▸ **WHAT IS NEEDED**:
Your task is to count the lines of the records that contain "cause". Answer with the number and nothing else.

### DATA SHOWN

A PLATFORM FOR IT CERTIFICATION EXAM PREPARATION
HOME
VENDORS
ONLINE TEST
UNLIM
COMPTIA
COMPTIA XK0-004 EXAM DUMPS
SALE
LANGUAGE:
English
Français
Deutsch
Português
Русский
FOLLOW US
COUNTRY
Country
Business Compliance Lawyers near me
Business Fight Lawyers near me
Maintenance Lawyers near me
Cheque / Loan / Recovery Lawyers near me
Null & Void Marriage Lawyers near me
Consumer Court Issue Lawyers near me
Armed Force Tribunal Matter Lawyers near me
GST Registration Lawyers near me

######
### DATA SHOWN

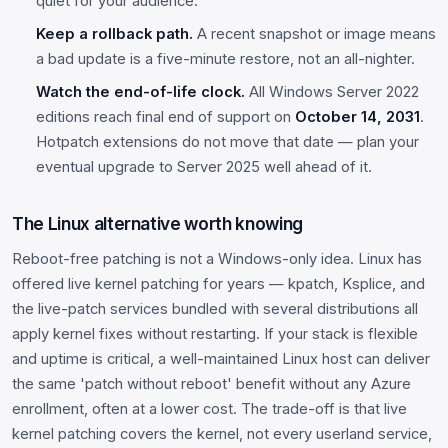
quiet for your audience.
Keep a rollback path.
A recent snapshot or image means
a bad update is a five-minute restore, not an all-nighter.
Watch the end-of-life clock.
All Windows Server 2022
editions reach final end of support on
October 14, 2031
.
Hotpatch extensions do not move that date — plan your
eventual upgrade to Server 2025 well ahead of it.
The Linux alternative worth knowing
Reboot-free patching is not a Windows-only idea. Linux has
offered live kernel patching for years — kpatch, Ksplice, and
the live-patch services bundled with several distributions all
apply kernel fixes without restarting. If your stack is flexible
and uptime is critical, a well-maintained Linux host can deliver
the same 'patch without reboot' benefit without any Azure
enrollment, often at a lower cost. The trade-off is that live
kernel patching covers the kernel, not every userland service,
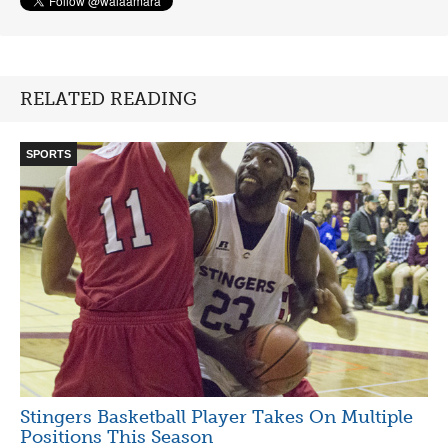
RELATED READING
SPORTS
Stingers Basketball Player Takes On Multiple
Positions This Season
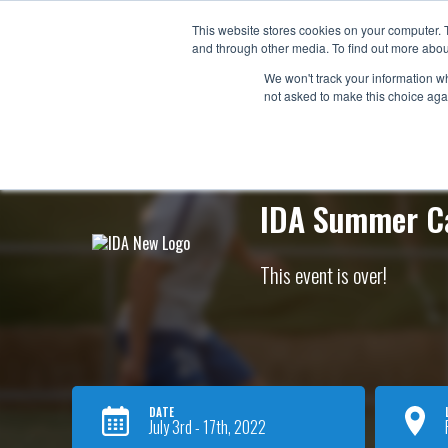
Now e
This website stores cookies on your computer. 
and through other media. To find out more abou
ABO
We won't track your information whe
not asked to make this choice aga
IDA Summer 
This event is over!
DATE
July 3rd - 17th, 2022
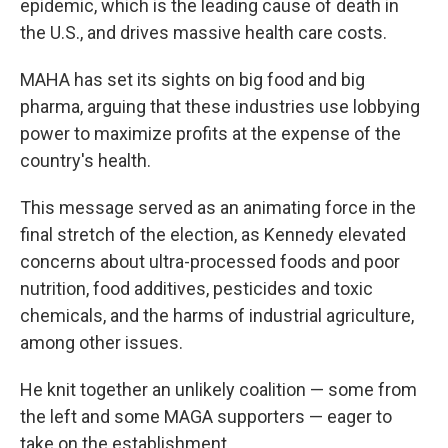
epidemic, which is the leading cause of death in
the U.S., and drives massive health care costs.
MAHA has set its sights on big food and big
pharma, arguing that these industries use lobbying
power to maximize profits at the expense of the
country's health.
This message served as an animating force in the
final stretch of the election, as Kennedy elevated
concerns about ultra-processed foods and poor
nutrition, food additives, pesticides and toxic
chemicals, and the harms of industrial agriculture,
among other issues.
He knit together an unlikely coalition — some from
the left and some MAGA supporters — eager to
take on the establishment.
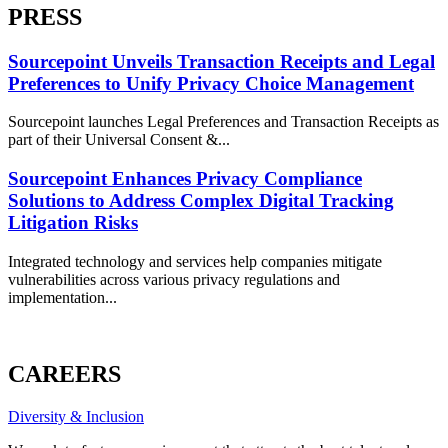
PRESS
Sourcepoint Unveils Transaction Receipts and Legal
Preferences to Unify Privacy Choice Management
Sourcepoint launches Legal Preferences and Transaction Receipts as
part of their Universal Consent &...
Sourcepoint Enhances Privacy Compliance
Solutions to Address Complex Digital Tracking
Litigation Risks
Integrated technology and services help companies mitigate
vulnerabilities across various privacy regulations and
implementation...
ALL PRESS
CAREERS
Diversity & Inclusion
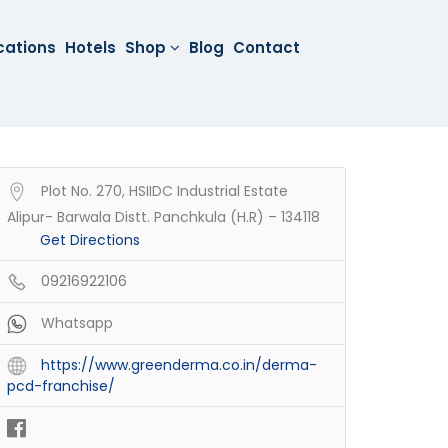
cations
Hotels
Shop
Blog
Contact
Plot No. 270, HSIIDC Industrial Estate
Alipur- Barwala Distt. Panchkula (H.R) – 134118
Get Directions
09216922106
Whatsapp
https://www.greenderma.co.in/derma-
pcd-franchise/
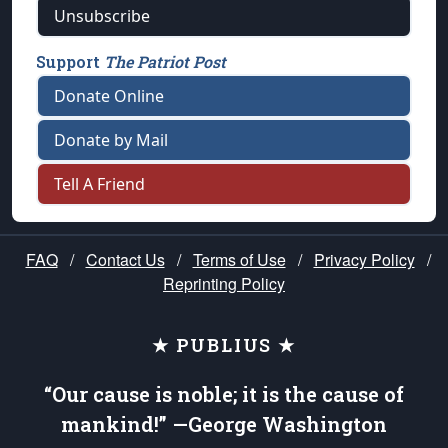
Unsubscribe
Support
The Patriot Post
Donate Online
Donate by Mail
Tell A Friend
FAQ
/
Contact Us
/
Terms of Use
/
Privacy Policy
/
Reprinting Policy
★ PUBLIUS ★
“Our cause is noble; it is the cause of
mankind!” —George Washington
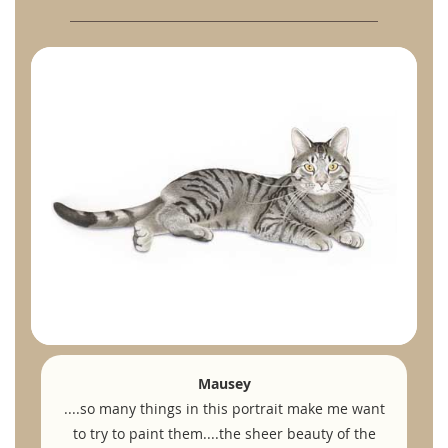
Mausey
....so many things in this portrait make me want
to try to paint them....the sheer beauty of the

######
### DATA SHOWN

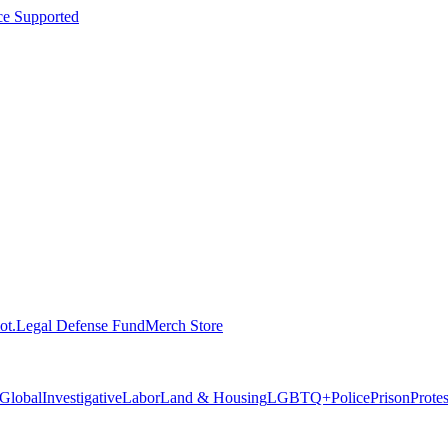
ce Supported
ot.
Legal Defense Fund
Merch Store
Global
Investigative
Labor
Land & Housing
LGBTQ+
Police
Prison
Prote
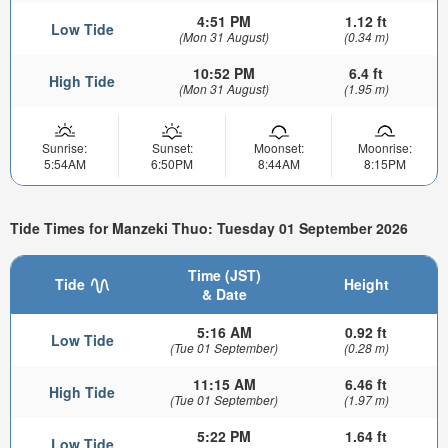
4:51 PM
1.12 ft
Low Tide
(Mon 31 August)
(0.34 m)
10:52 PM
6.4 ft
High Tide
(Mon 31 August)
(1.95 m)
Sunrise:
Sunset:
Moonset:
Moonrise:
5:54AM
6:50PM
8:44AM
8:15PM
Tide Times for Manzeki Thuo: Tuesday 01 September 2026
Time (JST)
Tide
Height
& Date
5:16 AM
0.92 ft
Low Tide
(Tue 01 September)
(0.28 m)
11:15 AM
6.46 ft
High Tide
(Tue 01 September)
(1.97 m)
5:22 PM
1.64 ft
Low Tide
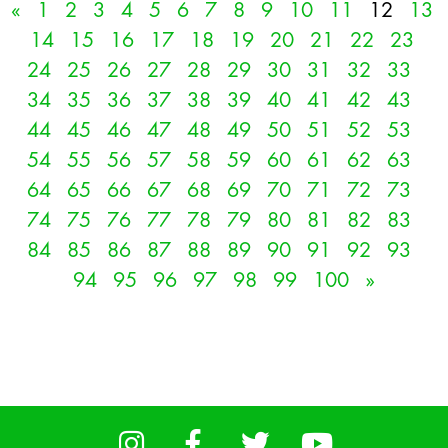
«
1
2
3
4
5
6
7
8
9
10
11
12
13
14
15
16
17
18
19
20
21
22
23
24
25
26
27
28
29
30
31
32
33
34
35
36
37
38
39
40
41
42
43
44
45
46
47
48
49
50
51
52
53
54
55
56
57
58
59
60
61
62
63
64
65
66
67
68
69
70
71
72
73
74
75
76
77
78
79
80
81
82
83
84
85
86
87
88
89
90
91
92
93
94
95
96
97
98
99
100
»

######

▸ **WRITTEN RESPONSE**:
2